VIENNA.- On the occasion of the 150th anniversary of the University of Applied Arts Vienna, the major exhibition Aesthetics of Change: 150 Years of the University of Applied Arts Vienna (15 December 2017 – 15 April 2018) delves into the cosmos of an Austrian cultural university that is at once one of the richest in tradition and among the most visionary. In two parts, the jubilee exhibition, a cooperation between the University of Applied Arts Vienna and the MAK, converges on the Angewandte’s historically evolved position as the leading competence center for artistic and scientific education and research. In the lower MAK Exhibition Hall, around 400 exhibition objects reveal insights into the numerous highlights of its 150-year history. Speculative and occasionally provocative contemporary positions in the upper MAK Exhibition Hall sketch the future of art and education in front of a backdrop of social and technological upheavals.
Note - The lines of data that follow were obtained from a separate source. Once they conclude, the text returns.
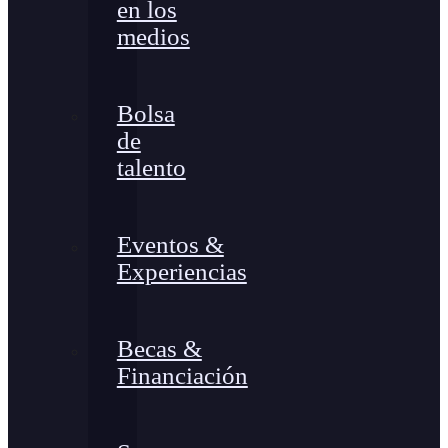
en los
medios
Bolsa
de
talento
Eventos &
Experiencias
Becas &
Financiación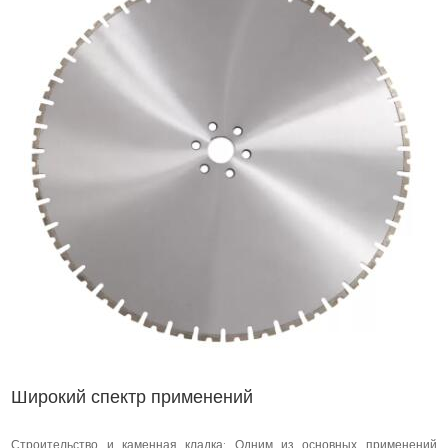
Широкий спектр применений
Строительство и каменная кладка: Одним из основных применений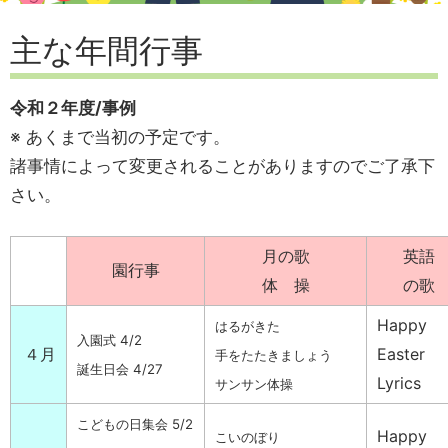
主な年間行事
令和２年度/事例
※ あくまで当初の予定です。
諸事情によって変更されることがありますのでご了承下
さい。
月の歌
英語
園行事
体 操
の歌
Happy
はるがきた
入園式 4/2
４月
Easter
手をたたきましょう
誕生日会 4/27
Lyrics
サンサン体操
こどもの日集会 5/2
Happy
こいのぼり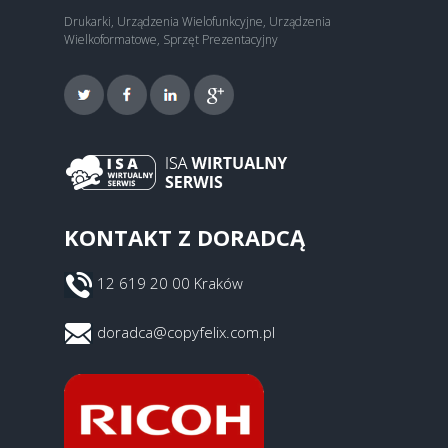
Drukarki, Urządzenia Wielofunkcyjne, Urządzenia
Wielkoformatowe, Sprzęt Prezentacyjny
KONTAKT Z DORADCĄ
12 619 20 00 Kraków
doradca@copyfelix.com.pl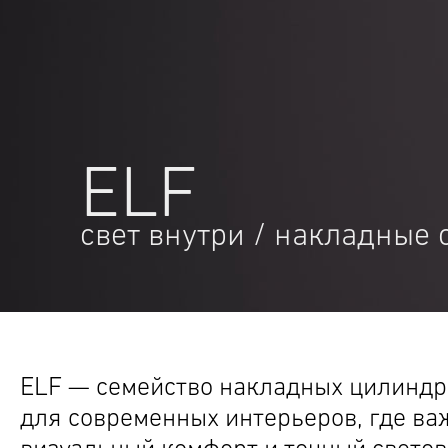
ELF
свет внутри
/
накладные 
ELF — семейство накладных цилиндр
для современных интерьеров, где ва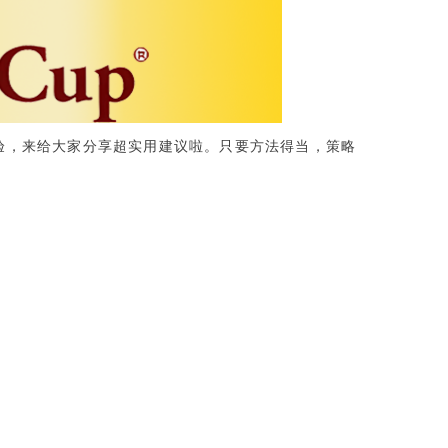
经验，来给大家分享超实用建议啦。只要方法得当，策略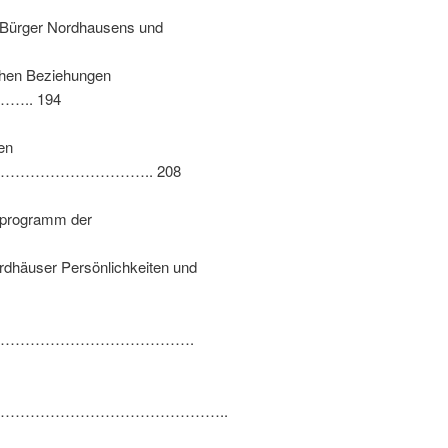
 Bürger Nordhausens und
chen Beziehungen
. 194
en
…………………….. 208
tprogramm der
rdhäuser Persönlichkeiten und
………………………………….
……………………………………..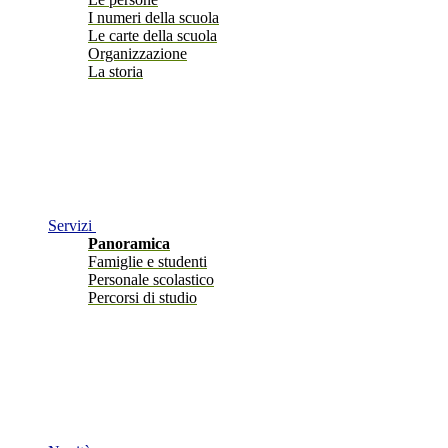
I numeri della scuola
Le carte della scuola
Organizzazione
La storia
Servizi
Panoramica
Famiglie e studenti
Personale scolastico
Percorsi di studio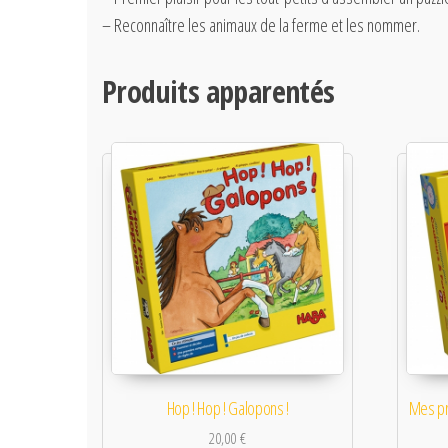
– Reconnaître les animaux de la ferme et les nommer.
Produits apparentés
Hop ! Hop ! Galopons !
Mes pr
20,00
€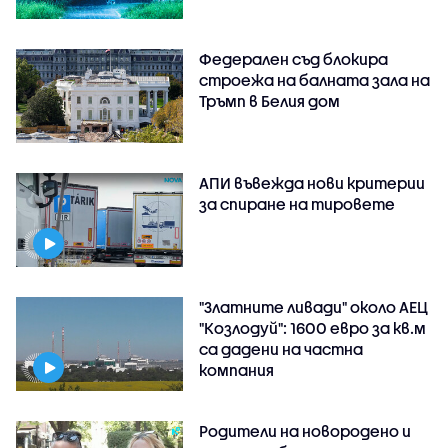
Федерален съд блокира
строежа на балната зала на
Тръмп в Белия дом
АПИ въвежда нови критерии
за спиране на тировете
"Златните ливади" около АЕЦ
"Козлодуй": 1600 евро за кв.м
са дадени на частна
компания
Родители на новородено и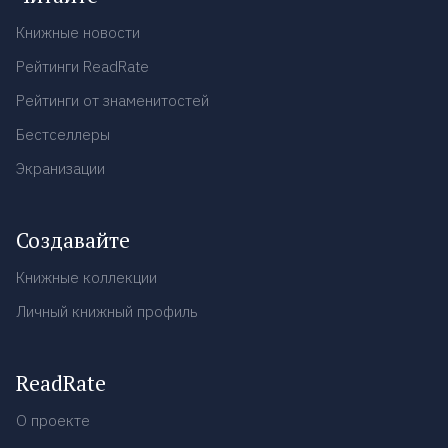
Книжные новости
Рейтинги ReadRate
Рейтинги от знаменитостей
Бестселлеры
Экранизации
Создавайте
Книжные коллекции
Личный книжный профиль
ReadRate
О проекте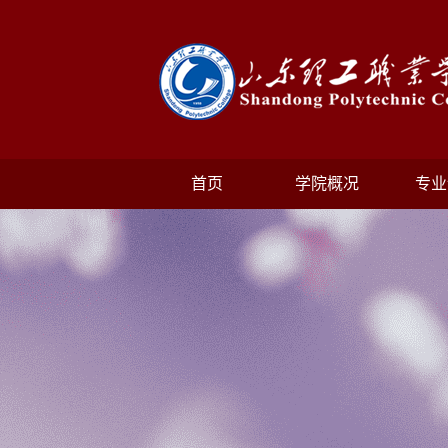
首页
学院概况
专业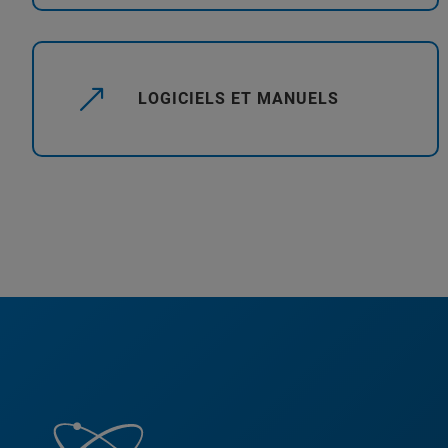
LOGICIELS ET MANUELS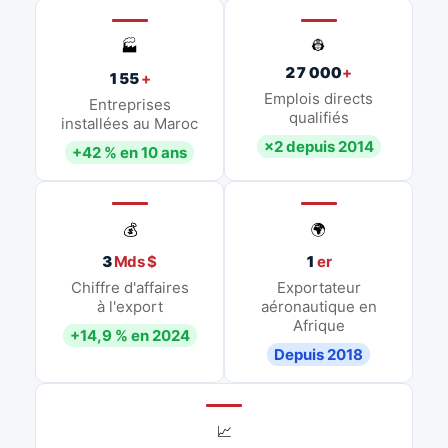
👷
🏭
27 000
+
155
+
Emplois directs
Entreprises
qualifiés
installées au Maroc
×2 depuis 2014
+42 % en 10 ans
💰
🌍
3
Mds $
1
er
Chiffre d'affaires
Exportateur
à l'export
aéronautique en
Afrique
+14,9 % en 2024
Depuis 2018
📈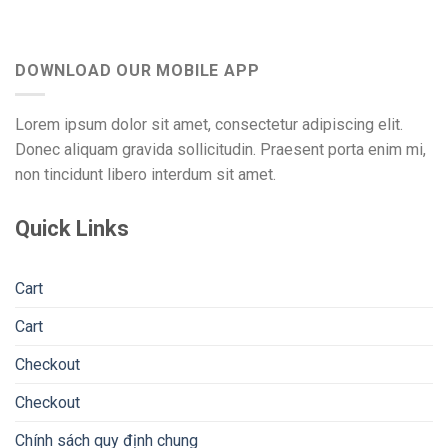
DOWNLOAD OUR MOBILE APP
Lorem ipsum dolor sit amet, consectetur adipiscing elit.
Donec aliquam gravida sollicitudin. Praesent porta enim mi,
non tincidunt libero interdum sit amet.
Quick Links
Cart
Cart
Checkout
Checkout
Chính sách quy định chung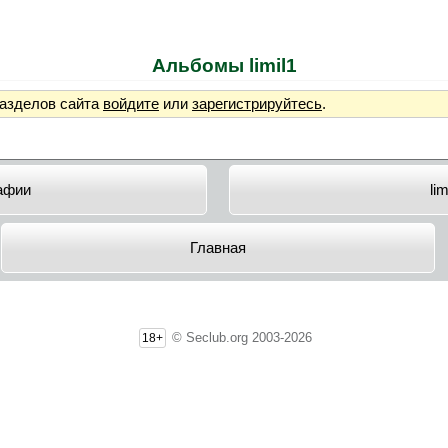
Альбомы limil1
разделов сайта
войдите
или
зарегистрируйтесь
.
афии
lim
Главная
© Seclub.org 2003-2026
18+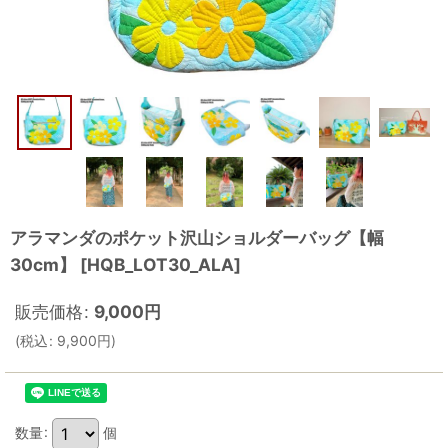
アラマンダのポケット沢山ショルダーバッグ【幅
30cm】
[
HQB_LOT30_ALA
]
販売価格
:
9,000
円
(
税込
:
9,900
円
)
数量
:
個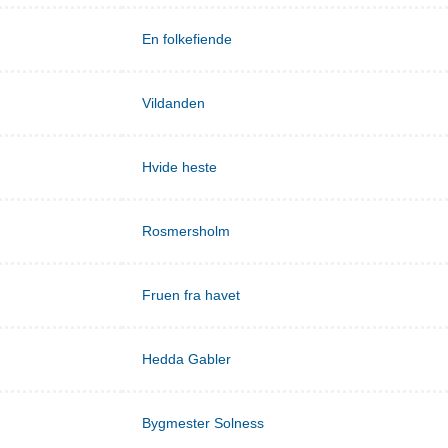
En folkefiende
Vildanden
Hvide heste
Rosmersholm
Fruen fra havet
Hedda Gabler
Bygmester Solness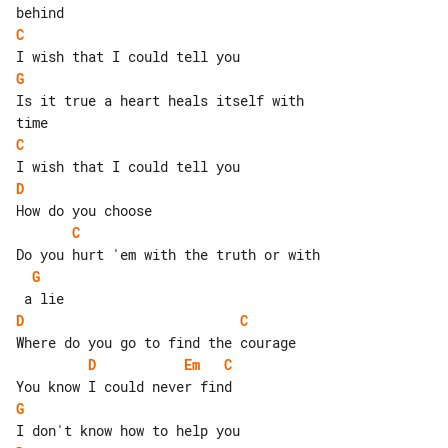
C
G
Is it true a heart heals itself with 

C
D
C
G
D
C
D
Em
C
G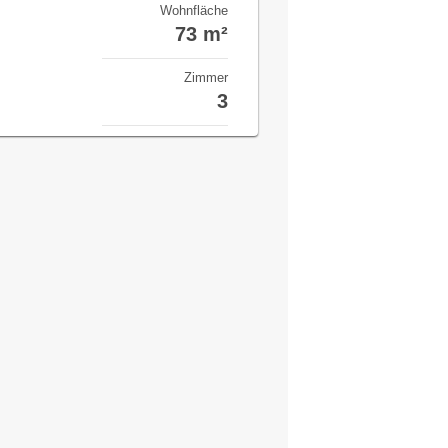
Wohnfläche
73 m²
Zimmer
3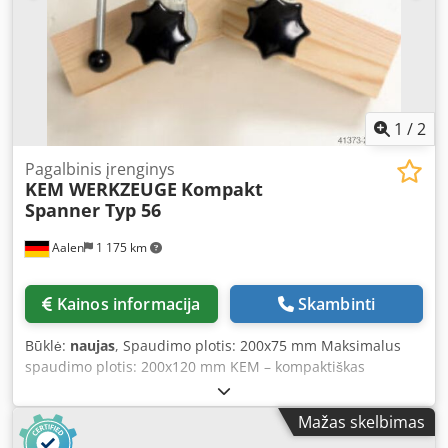
1
/
2
Pagalbinis įrenginys
KEM WERKZEUGE
Kompakt
Spanner Typ 56
Aalen
1 175 km
Kainos informacija
Skambinti
Būklė:
naujas
, Spaudimo plotis: 200x75 mm Maksimalus
spaudimo plotis: 200x120 mm KEM – kompaktiškas
spaustukas, 56 tipas Dedpfx Asxpi Dned Neck -----
Gamintojo aprašymas: Kompaktiškas spaustukas yra tvirtas
Mažas skelbimas
ir patikimas naudojimui. Jis suteikia lankstumą ir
A Multiperspectival Approach to 150 Years of “The Angewandte” On 21 September 1867, in an informal letter, Emperor Franz Joseph I laid the cornerstone for a new educational institution affiliated with the erstwhile Imperial Royal Austrian Museum of Art and Industry (today’s MAK). On 1 October 1868, instruction had already begun at the (as it was then known) Imperial Royal School of Arts and Crafts, initially still in a courtyard wing of the Palais Brenner on Währinger Straße. In 1877 the school relocated to the new Heinrich von Ferstel-designed building on Stubenring, directly next to the museum. In 2018 the Angewandte will further expand into two large, newly adapted buildings in close proximity to the Ringstraße.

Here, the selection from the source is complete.